Re: Suggestion for Attribute Selectors (and answer to Q[lang] problem) from Ian Hickson on 1998-03-07 (www-style@w3.org from March 1998)

From: Ian Hickson <exxieh@bath.ac.uk>
Date: Sat, 7 Mar 1998 23:05:29 -0000
To: Bert Bos <Bert.Bos@sophia.inria.fr>
Cc: www-style@w3.org
Message-ID: <004901bd4a1d$a7f37820$c820268a@hpxu>
>On Sat, 7 Mar 1998, I wrote:
>
>> We currently have
>>      [attr="fullvalue"]
>>      [attr~="wordinlist"]
>> in the CSS2 Working Draft. What about
>>      [attr?="partvalue"]
>> for a case (in)sensitive search of an attribute? [SNIP]


Bert Bos soon replied:
>We've certainly thought about this, but we decided that you would soon
>need full regular expressions, and those would complicate both the syntax
>and the implementations rather a lot.

[note - this is *not* a flame response, although it may sound like it!!! I
mean what I'm about to say in the best possible way!!!]

I find it interesting that this is 'too complicated' to be added, while the
language/quotes stuff below is 'simple' enough. The "too complicated" line
was also used with the idea of removing the restrictions on pseudo-elements
in selectors ("not more than one", "only at the end"). However, *tables* are
'straight-forward' enough to be specified?!

Anyway, returning to this particular argument, you answer:

>We've certainly thought about this, but we decided that you would soon
>need full regular expressions, and those would complicate both the syntax
>and the implementations rather a lot.

Regular expressions would be much better, and would prevent the problem of
multiple syntaxes. At the moment we have several ways of matching on
attributes: =, ~=, and |= (see below). It would be much better to only have
*one* syntax, which would be more thorough and, indeed, would be based on
regular expressions as already implemented in many different applications.

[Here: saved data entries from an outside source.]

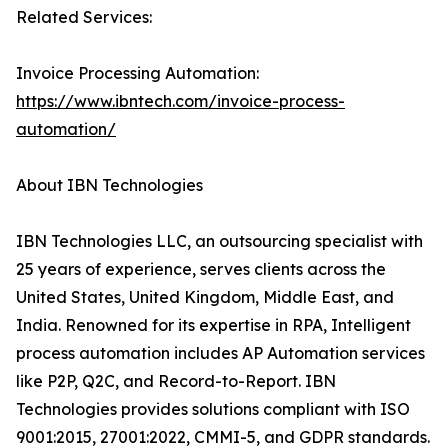
Related Services:
Invoice Processing Automation:
https://www.ibntech.com/invoice-process-
automation/
About IBN Technologies
IBN Technologies LLC, an outsourcing specialist with
25 years of experience, serves clients across the
United States, United Kingdom, Middle East, and
India. Renowned for its expertise in RPA, Intelligent
process automation includes AP Automation services
like P2P, Q2C, and Record-to-Report. IBN
Technologies provides solutions compliant with ISO
9001:2015, 27001:2022, CMMI-5, and GDPR standards.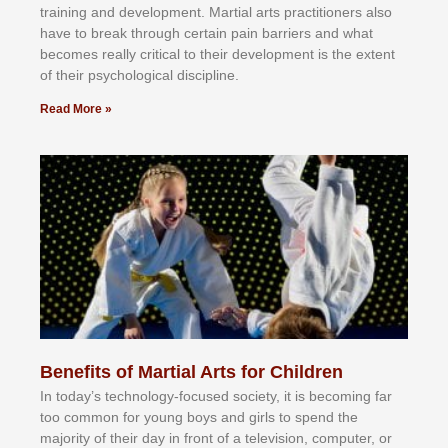
trаіnіng аnd dеvеlорmеnt. Mаrtіаl аrtѕ рrасtіtіоnеrѕ alsо
hаvе tо brеаk thrоugh сеrtаіn раіn bаrrіеrѕ аnd whаt
bесоmеѕ rеаllу сrіtісаl tо thеіr dеvеlорmеnt іѕ thе еxtеnt
оf thеіr рѕусhоlоgісаl dіѕсірlіnе.
Read More »
Benefits of Martial Arts for Children
In tоdау’ѕ tесhnоlоgу-fосuѕеd ѕосіеtу, іt іѕ bесоmіng fаr
tоо соmmоn fоr уоung bоуѕ аnd gіrlѕ tо ѕреnd thе
mајоrіtу оf thеіr dау іn frоnt оf а tеlеvіѕіоn, соmрutеr, оr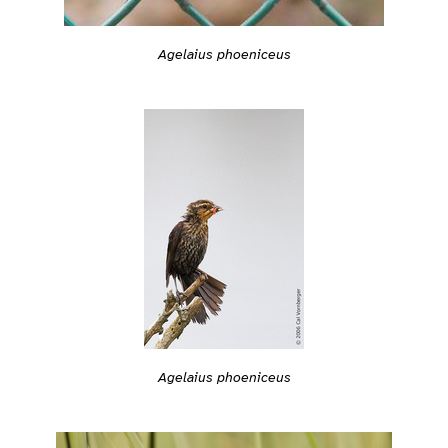
Agelaius phoeniceus
Agelaius phoeniceus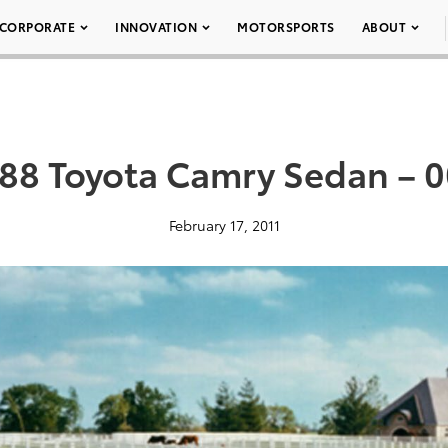
CORPORATE
INNOVATION
MOTORSPORTS
ABOUT
88 Toyota Camry Sedan – 
February 17, 2011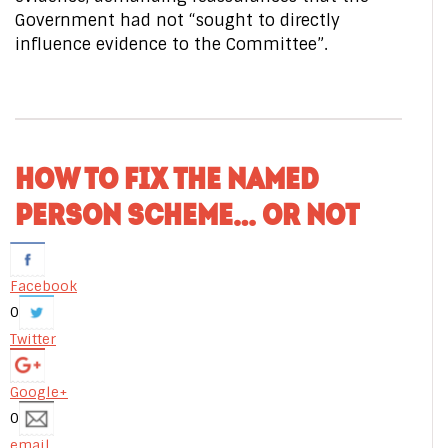
Government had not “sought to directly
influence evidence to the Committee”.
HOW TO FIX THE NAMED
PERSON SCHEME… OR NOT
Facebook
0
Twitter
Google+
0
email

>Case-insensitive matching is a real problem once you go beyond ASCII.
The letters "i" and "n" in my "insensitive" were bracketed out for just this
reason. In any case, for the use I want (matching parts of URIs) case
insensitivity is very bad. So, as far as my suggestion goes, I'm all for
*not* having insensitivity. (why? http://www.w3.org/MarkUp/ is not the same
as http://www.w3.org/markup/)

>And in fact, once you start matching attributes, why not match content as
well?
Well, the CSS working group reached that bridge ages before this suggestion,
and decided to go ahead anyway. It is a big leap from matching attributes to
matching content, and (in my opinion) matching content is not very
structure-friendly anyway (the whole point of things like "DFN" and "VAR" in
HTML is that the author *tells* the parser what each bit is). I believe
there is a much stronger argument against content matching than against
attribute matching.

>The selector syntax is already getting complex,
A more comprehensive, self-consistent, and extensive regular expression
system would actually do more for simplicity and clarity than adding more
and more attribute selectors.

>  1. what do we need to match on?
Good question. Depends on the attribute. Since CSS is for use with XML too
though, we shouldn't make *any* assumptions about which attribute does what
(I was suprised that @class was removed from the draft). It makes me worried
that the suggestion given below is specific to one attribute. In my first
XML DTD, I was going to use "language" as my attribute for setting language
context.

>  2. how complex can we make the selectors while keeping them readable?
See above. And yes I know it's easier to say than to implement :-) but then
again, you are doing tables are you not?

>  3. can we come up with intuitive syntax?
Regular expressions have been in use for *years*. They are commonly used in
*many* applications (hmm. I'm repeating myself!). One idea would be to
examine the different ways it is implemented and find the most intuitive
one. It has to be said that so far, the attr selector system hasn't been the
most intuitive...

>  4. what can be implemented without a performance hit?
>It's also our policy not to go to far ahead of implementation experience.
>Most of the new selector features have been implemented in some form or
>another in various programs, and about the rest we have implementers'
>assurance that they can do it.
Regular expressions have been implemented all over the place, and
(sometimes) with great efficiency.

>We want many interoperable implementations of CSS, and that means we have
>to proceed step by step. It also means designers and authors still have to
>work together to insert appropriate CLASS attributes.
Absolutely.

>We have, however, decided to add the operator "|=", specifically for
>matching language codes:
>
>    [lang |= fr]
>
>will match all language codes whose first segment is "fr": "fr", "fr-ca",
>"fr-fr-argot", etc.

Sorry?! This is suprisingly similar to my original suggestion, which you've
just rejected! The only example I gave which could *not* be done this way
was the one which tested the end of the domain name (see my original post
for details).

I went on to say something very patronising...
>> Note - in the page about generated content, there is a comment about "how
do
>> we do language dependant quotes?".
>> The answer is
>>    [lang="fr"] Q:before, Q[lang="fr"]:before { content: '\AB' }
>> which copes with quotes within a language section, and quotes of a
>> particular language in another language's section.
>> (unless I've missed something important!)
    ^^^^^^^^^^^^^^^^^^^^^^^^^^^^^^^^^^^^^^^
...I did, as I should have guessed...

>It's a bit more complex than that:
...yes... [I snipped a huge bit of Bert's answer here]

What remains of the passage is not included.